**Exercise goal**
Return, from the data that follows, each line that holds the word "スクラッチシミュレーター".

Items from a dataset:
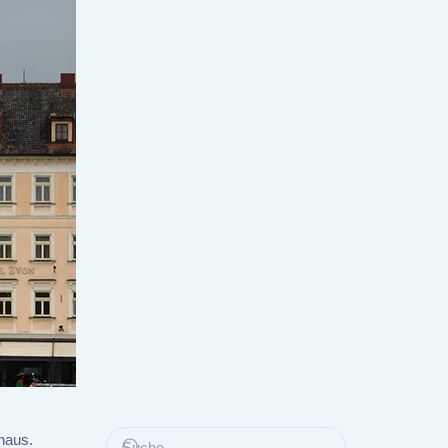
haus.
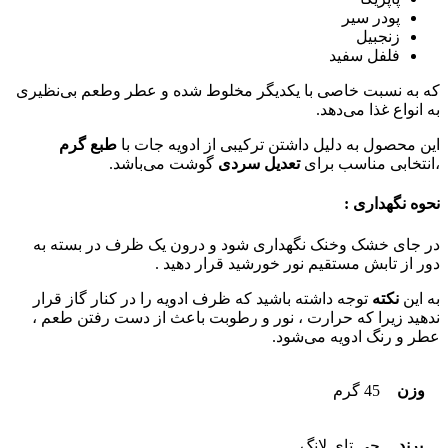
پودر سیر
زنجبیل
فلفل سفید
که به نسبت خاصی با یکدیگر مخلوط شده و عطر وطعم بی‌نظیری
به انواع غذا می‌دهد.
این محصول به دلیل داشتن ترکیبی از ادویه جات با
طبع گرم
،انتخابی مناسب برای
تعدیل سردی
گوشت می‌باشد.
نحوه نگهداری :
در جای خشک وخنک نگهداری شود و درون یک ظرف در بسته به
دور از تابش مستقیم نور خورشید قرار دهید .
به این
نکته
توجه داشته باشید که ظرف ادویه را در کنار گاز قرار
ندهید زیرا که حرارت ، نور و رطوبت باعث از دست رفتن طعم ،
عطر و رنگ ادویه می‌شود.
وزن
45 گرم
برند
جی تای لانگ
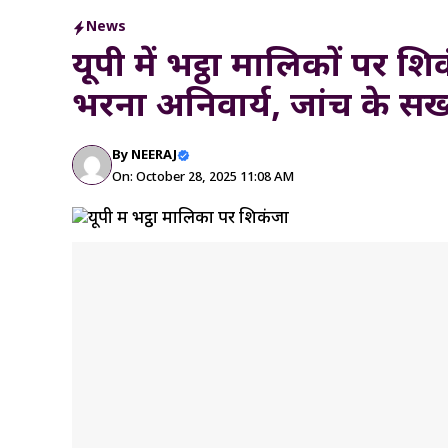
News
यूपी में भट्ठा मालिकों पर
भरना अनिवार्य, जांच के सख्त
By
NEERAJ
On: October 28, 2025 11:08 AM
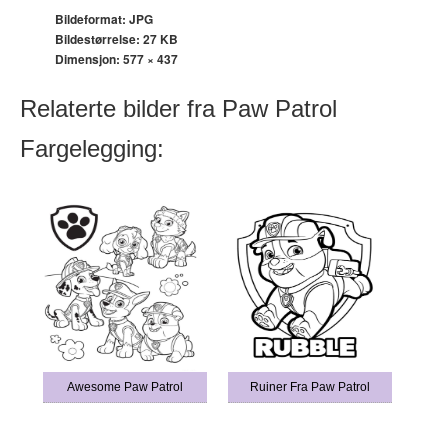
Bildeformat: JPG
Bildestørrelse: 27 KB
Dimensjon:
577 × 437
Relaterte bilder fra Paw Patrol
Fargelegging:
Awesome Paw Patrol
Ruiner Fra Paw Patrol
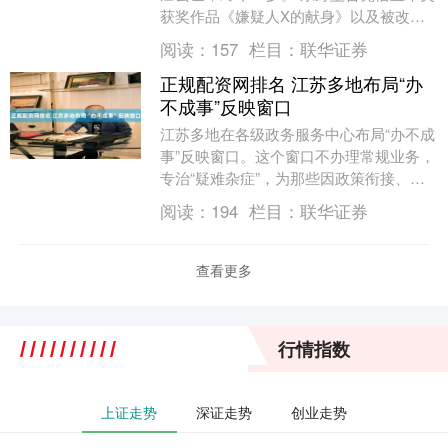
获奖作品《嫌疑人X的献身》以及被改编
成影视作品、在日本国内外广受欢迎的
阅读：
157
栏目：
联华证券
《白夜行》等....
正规配资网排名 江苏多地布局“办
不成事”反映窗口
江苏多地在各级政务服务中心布局“办不成
事”反映窗口。这个窗口不办理常规业务，
专治“疑难杂症”，为那些因政策衔接、部
门壁垒、材料缺失等原因“办不成”的事提
阅读：
194
栏目：
联华证券
供兜底受....
查看更多
行情指数
上证走势
深证走势
创业走势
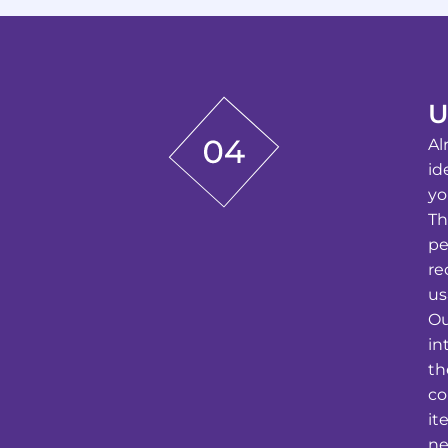
U
Al
id
yo
Th
pe
re
us
Ou
in
th
co
it
ne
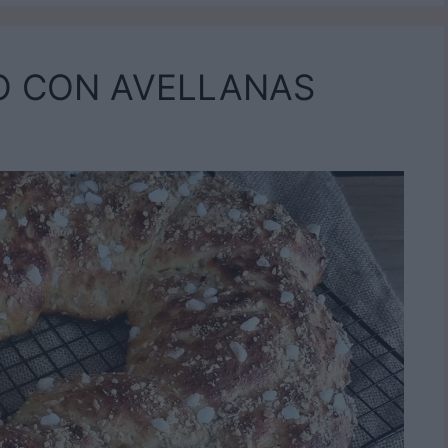
O CON AVELLANAS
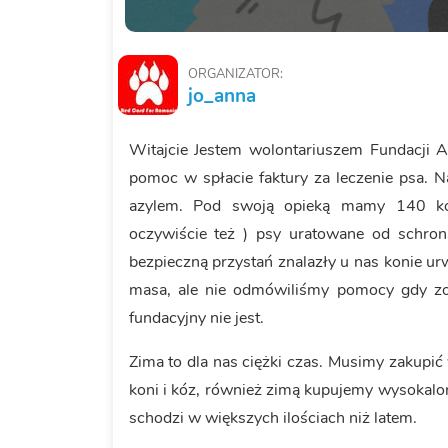
ORGANIZATOR:
jo_anna
Witajcie Jestem wolontariuszem Fundacji 
pomoc w spłacie faktury za leczenie psa. 
azylem. Pod swoją opieką mamy 140 kot
oczywiście też ) psy uratowane od schron
bezpieczną przystań znalazły u nas konie ur
masa, ale nie odmówiliśmy pomocy gdy zos
fundacyjny nie jest.
Zima to dla nas ciężki czas. Musimy zakupić
koni i kóz, również zimą kupujemy wysokalo
schodzi w większych ilościach niż latem.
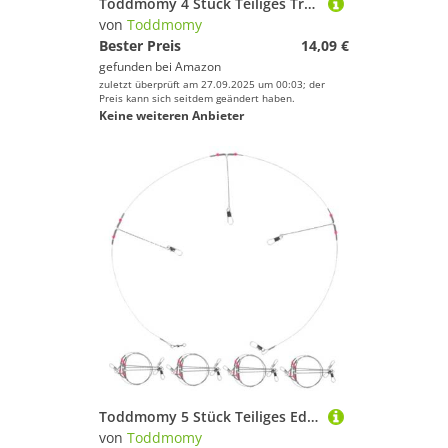
Toddmomy 4 Stück Teiliges Transparentes PVC Köderschutzset für Angelhaken Praktischer Köderhalter für Outdoor angelzubehör Leichte Köderabdeckung zum Schutz und Aufbewahrung von
von
Toddmomy
Bester Preis
14,09 €
gefunden bei
Amazon
zuletzt überprüft am 27.09.2025 um 00:03; der
Preis kann sich seitdem geändert haben.
Keine weiteren Anbieter
Toddmomy 5 Stück Teiliges Edelstahl Angelsystem Vorfächer mit Wirbeln und Schnappverschlüssen Rostfrei Vielseitig Einsetzbar für Brandungs und Meeresangeln Stabiles Stahlvorfach für
von
Toddmomy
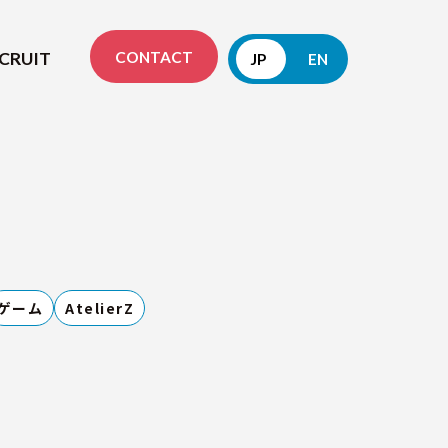
CONTACT
CRUIT
JP
EN
ゲーム
AtelierZ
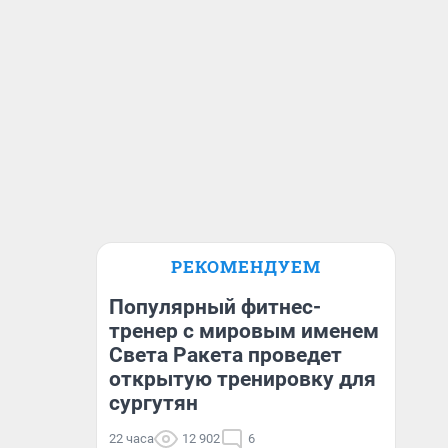
РЕКОМЕНДУЕМ
Популярный фитнес-
тренер с мировым именем
Света Ракета проведет
открытую тренировку для
сургутян
22 часа
12 902
6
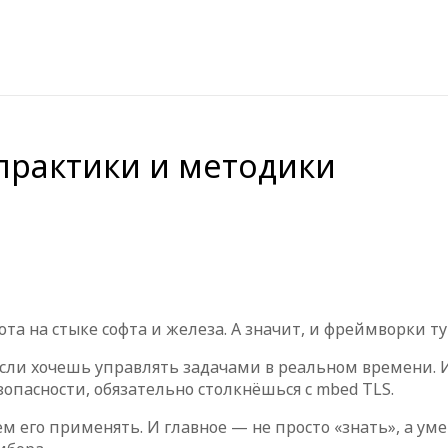
практики и методики
ота на стыке софта и железа. А значит, и фреймворки т
если хочешь управлять задачами в реальном времени. И
опасности, обязательно столкнёшься с mbed TLS.
 его применять. И главное — не просто «знать», а ум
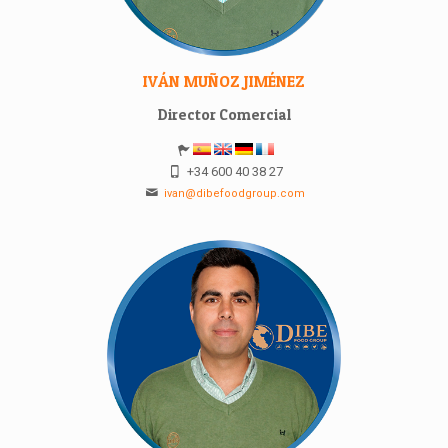
IVÁN MUÑOZ JIMÉNEZ
Director Comercial
+34 600 40 38 27
ivan@dibefoodgroup.com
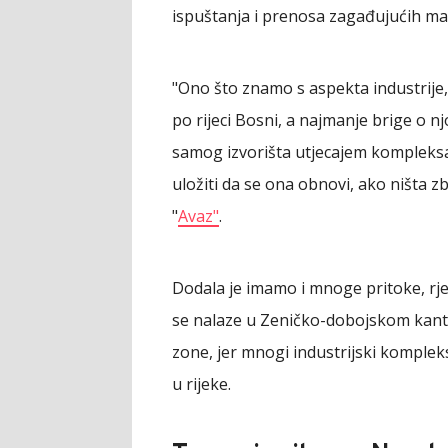
ispuštanja i prenosa zagađujućih mate
"Ono što znamo s aspekta industrije,
po rijeci Bosni, a najmanje brige o n
samog izvorišta utjecajem kompleksa 
uložiti da se ona obnovi, ako ništa z
"
Avaz"
.
Dodala je imamo i mnoge pritoke, rječ
se nalaze u Zeničko-dobojskom kant
zone, jer mnogi industrijski komplek
u rijeke.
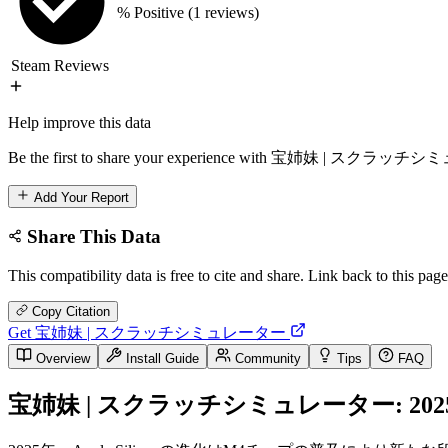
% Positive
(1 reviews)
Steam Reviews
Help improve this data
Be the first to share your experience with 宝姉妹 | スクラッチシミュ
Add Your Report
Share This Data
This compatibility data is free to cite and share. Link back to this page
Copy Citation
Get 宝姉妹 | スクラッチシミュレーター
Overview
Install Guide
Community
Tips
FAQ
宝姉妹 | スクラッチシミュレーター: 2025年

**Your response**
Get 宝姉妹 | スクラッチシミュレーター
宝姉妹 | スクラッチシミュレーター: 2025年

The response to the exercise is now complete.